— Your goal —
Your copy of the data should match it exactly, except that the pictures are gone.

##### Records to process

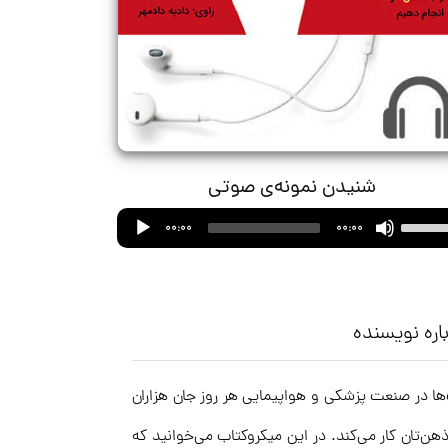
شنیدن نمونه‌ی صوتی
Audio
Use
00:00
00:00
Player
Up/Down
Arrow
keys
to
اره نویسنده
increase
or
ا در صنعت پزشکی و هواپیمایی هر روز جان هزاران
decrease
volume.
‌تان کار می‌کند. در این میکروکتاب می‌خوانید که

##########

— Task answer —
شنیدن نمونه‌ی صوتی
Audio
Use
00:00
00:00
Player
Up/Down
Arrow
keys
to
اره نویسنده
increase
or
ا در صنعت پزشکی و هواپیمایی هر روز جان هزاران
decrease
volume.
‌تان کار می‌کند. در این میکروکتاب می‌خوانید که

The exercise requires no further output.